**Your task**
State the number of lines in the records underneath where the word "многораз" turns up, and say nothing else.

[Start of section]

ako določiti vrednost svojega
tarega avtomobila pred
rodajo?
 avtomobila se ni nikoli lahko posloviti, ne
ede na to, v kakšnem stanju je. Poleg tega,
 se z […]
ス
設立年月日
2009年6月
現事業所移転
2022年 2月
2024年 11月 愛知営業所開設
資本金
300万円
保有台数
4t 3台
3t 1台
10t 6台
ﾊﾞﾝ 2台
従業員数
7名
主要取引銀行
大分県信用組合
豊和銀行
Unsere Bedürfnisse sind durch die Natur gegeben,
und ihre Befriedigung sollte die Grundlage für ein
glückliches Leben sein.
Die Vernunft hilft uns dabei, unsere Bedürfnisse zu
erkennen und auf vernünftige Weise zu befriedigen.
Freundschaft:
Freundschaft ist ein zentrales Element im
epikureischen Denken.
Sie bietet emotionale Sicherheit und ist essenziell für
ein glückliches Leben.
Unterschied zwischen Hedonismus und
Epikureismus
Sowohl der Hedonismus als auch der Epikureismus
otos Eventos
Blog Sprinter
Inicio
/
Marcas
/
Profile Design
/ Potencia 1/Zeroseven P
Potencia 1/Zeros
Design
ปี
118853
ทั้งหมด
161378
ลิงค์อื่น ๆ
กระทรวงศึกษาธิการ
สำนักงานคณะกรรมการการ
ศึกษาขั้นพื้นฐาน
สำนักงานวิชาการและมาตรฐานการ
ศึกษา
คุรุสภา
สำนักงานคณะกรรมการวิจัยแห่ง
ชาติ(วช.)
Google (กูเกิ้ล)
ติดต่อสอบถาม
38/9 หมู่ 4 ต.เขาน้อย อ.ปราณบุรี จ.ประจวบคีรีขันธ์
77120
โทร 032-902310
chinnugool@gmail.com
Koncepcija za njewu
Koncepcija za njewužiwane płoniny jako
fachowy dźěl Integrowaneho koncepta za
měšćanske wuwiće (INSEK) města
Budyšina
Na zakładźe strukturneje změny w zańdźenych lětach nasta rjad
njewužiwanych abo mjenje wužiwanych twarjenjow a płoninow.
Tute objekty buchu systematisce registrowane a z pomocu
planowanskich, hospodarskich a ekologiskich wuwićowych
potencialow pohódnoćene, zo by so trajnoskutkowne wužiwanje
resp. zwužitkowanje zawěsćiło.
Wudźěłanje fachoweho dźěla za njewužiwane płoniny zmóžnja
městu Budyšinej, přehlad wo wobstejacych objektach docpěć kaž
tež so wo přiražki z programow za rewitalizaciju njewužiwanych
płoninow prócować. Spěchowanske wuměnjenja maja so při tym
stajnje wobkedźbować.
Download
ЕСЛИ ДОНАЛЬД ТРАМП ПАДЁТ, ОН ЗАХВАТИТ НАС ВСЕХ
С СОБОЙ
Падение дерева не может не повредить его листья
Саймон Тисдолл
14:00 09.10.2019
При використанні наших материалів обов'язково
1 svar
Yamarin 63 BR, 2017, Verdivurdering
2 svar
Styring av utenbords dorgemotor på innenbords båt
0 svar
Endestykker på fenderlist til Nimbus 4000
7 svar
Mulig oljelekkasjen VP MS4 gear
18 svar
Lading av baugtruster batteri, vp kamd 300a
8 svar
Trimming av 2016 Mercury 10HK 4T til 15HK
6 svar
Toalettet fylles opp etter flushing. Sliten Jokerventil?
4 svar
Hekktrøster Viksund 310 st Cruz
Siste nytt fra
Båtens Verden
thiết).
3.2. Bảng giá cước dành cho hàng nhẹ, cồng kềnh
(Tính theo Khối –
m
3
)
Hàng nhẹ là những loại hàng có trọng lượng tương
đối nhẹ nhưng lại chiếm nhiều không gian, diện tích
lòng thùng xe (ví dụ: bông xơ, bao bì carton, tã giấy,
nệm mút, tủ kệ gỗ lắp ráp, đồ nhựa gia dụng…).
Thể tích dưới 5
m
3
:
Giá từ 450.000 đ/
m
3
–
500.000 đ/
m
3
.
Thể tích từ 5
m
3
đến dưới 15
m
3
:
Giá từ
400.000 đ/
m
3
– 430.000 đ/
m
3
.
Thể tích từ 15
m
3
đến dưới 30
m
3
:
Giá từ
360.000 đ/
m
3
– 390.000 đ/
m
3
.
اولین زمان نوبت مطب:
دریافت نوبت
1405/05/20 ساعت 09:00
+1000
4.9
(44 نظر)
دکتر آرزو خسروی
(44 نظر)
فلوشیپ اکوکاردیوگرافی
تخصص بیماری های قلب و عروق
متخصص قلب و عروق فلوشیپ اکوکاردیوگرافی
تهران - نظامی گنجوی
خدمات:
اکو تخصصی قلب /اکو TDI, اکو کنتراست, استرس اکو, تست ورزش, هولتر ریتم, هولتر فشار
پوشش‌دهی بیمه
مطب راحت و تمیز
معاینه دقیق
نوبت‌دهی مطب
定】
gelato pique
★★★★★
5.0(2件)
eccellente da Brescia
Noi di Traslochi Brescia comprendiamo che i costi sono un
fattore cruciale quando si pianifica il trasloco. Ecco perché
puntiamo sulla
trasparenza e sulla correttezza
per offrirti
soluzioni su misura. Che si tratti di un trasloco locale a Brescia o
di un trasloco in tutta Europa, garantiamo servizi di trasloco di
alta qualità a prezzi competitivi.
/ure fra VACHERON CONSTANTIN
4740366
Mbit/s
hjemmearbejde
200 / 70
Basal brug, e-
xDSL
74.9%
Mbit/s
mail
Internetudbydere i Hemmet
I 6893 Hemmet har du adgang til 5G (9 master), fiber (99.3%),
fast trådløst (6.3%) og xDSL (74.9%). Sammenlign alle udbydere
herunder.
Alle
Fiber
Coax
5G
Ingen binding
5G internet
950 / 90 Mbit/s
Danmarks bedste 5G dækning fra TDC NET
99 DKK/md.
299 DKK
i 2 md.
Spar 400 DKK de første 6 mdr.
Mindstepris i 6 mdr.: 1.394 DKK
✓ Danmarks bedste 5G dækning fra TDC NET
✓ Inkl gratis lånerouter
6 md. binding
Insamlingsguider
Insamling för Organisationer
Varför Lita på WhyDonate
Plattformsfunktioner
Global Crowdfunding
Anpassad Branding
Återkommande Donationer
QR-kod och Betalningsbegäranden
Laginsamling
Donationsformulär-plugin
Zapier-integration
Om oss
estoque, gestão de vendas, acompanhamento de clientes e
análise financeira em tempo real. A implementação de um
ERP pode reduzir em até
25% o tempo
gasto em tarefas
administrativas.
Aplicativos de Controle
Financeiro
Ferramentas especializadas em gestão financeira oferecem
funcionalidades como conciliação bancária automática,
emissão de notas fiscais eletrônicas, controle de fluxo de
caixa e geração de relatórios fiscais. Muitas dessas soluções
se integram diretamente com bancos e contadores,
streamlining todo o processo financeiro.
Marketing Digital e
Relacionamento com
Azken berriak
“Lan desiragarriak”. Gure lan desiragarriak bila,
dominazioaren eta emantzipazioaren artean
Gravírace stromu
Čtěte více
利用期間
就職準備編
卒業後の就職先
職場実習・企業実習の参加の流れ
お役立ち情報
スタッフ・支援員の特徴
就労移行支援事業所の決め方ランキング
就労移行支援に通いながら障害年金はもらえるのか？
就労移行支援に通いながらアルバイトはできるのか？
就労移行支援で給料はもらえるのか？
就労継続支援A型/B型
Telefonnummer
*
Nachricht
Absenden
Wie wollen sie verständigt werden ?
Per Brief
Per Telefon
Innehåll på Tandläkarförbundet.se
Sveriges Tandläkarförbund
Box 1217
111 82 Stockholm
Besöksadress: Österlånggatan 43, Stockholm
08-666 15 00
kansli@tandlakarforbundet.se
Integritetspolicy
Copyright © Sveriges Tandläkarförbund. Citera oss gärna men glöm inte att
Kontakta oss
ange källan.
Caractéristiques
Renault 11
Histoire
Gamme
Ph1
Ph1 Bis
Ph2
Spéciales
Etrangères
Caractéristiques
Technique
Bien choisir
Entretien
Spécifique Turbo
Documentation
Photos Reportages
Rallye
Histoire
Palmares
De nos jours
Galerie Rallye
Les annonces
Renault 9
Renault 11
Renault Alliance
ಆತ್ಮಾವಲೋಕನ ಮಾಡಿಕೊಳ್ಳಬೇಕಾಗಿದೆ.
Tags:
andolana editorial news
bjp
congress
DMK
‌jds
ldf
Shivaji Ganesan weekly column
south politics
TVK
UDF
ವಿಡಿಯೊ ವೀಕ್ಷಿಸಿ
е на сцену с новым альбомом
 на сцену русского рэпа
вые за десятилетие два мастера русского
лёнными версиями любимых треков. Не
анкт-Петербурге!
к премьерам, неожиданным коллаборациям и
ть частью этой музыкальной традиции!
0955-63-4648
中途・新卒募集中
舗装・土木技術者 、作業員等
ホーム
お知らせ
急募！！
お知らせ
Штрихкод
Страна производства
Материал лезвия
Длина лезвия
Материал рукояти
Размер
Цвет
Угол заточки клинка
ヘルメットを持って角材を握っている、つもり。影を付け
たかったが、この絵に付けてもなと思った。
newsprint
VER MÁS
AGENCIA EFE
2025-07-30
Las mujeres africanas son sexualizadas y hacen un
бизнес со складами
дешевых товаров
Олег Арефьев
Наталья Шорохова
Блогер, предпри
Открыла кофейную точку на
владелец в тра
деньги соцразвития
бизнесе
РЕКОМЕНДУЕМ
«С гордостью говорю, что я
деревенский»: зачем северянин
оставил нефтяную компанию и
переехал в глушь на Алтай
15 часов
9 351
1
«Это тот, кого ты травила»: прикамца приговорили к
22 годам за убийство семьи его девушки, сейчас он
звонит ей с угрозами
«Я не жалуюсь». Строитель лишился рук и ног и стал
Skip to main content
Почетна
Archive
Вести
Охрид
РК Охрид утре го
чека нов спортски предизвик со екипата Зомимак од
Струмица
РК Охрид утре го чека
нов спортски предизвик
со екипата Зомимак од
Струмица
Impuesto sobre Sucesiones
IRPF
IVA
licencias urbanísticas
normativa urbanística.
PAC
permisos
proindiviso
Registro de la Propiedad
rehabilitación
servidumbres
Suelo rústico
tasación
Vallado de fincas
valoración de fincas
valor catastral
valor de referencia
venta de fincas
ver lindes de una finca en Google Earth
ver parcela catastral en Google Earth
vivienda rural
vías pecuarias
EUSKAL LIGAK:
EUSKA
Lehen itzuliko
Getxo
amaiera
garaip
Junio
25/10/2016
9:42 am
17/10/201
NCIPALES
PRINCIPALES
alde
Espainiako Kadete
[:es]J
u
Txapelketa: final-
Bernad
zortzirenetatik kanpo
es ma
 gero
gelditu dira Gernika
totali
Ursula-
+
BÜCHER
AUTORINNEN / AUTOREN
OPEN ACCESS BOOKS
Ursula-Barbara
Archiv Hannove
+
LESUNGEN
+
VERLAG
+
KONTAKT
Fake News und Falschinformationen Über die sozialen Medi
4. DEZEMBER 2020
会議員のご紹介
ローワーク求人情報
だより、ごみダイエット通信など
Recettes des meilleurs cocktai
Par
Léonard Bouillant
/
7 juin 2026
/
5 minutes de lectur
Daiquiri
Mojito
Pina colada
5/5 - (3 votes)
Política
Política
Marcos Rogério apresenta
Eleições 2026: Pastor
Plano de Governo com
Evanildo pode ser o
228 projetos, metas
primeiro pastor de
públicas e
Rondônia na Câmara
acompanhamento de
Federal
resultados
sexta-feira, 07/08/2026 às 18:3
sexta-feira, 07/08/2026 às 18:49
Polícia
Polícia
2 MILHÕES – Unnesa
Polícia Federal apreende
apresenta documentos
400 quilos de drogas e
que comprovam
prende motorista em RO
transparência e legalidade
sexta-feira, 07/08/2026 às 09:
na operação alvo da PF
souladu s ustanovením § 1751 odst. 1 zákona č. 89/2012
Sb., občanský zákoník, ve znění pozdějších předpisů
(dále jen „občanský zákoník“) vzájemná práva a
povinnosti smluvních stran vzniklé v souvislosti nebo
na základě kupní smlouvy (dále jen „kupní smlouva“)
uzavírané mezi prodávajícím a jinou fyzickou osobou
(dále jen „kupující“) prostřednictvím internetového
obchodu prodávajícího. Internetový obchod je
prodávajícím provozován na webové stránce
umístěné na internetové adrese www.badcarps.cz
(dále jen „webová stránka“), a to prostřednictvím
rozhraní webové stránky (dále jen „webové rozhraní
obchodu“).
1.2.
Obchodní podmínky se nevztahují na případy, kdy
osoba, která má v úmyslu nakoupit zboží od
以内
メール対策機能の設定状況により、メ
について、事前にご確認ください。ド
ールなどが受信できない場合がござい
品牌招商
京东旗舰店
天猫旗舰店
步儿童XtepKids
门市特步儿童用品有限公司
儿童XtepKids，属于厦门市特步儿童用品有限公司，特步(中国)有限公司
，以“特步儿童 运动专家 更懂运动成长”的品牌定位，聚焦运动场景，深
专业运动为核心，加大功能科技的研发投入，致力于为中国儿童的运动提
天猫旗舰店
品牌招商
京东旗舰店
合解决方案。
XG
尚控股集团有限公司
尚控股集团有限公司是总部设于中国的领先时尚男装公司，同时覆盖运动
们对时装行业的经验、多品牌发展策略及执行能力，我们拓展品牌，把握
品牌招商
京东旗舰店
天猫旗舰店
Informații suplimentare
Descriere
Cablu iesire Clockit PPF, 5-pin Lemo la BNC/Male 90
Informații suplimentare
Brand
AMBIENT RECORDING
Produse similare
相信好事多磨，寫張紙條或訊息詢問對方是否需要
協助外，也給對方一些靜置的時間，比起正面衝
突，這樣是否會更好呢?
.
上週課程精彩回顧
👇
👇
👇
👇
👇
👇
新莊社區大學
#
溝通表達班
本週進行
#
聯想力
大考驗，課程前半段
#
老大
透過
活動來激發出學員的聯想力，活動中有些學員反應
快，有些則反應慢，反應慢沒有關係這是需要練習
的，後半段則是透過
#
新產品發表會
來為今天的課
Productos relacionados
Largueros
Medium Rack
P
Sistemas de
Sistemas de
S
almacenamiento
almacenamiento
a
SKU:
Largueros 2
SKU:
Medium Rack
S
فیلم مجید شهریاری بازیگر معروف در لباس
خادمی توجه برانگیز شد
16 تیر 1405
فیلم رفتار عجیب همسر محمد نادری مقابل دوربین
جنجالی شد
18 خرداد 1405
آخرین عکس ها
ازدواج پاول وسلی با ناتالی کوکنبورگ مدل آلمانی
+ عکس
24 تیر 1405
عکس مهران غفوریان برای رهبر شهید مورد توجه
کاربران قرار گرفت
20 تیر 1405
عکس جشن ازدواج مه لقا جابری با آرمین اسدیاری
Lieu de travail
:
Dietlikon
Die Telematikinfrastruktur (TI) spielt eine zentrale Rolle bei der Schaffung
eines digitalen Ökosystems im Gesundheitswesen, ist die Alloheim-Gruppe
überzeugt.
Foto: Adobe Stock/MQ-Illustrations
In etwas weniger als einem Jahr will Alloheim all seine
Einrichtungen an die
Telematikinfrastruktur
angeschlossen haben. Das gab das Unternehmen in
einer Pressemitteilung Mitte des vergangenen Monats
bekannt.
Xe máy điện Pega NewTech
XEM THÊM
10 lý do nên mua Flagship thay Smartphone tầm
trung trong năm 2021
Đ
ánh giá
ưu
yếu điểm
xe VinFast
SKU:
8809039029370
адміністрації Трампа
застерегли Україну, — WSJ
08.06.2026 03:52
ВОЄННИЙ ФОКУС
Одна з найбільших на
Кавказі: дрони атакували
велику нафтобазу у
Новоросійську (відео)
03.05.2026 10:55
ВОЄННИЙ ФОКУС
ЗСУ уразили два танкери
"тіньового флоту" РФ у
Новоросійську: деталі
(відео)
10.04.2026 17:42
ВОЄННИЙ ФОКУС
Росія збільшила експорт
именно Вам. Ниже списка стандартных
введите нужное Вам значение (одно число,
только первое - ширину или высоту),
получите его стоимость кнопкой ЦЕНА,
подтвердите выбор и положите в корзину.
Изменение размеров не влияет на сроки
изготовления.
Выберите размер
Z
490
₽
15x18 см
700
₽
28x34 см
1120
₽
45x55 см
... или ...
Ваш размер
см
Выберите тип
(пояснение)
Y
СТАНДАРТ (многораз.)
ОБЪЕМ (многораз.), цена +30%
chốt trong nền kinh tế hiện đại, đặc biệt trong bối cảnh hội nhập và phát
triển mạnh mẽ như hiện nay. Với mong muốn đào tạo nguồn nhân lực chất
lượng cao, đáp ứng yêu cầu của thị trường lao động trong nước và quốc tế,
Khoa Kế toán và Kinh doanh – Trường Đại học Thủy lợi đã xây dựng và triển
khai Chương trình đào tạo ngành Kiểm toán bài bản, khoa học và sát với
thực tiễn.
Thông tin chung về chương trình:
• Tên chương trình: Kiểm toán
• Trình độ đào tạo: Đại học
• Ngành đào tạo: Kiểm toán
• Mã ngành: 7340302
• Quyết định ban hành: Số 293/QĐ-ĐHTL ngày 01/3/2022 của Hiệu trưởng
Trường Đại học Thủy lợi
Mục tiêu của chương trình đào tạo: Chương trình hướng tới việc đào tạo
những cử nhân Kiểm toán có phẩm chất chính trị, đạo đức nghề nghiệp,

[End of section]

**Written solution**
2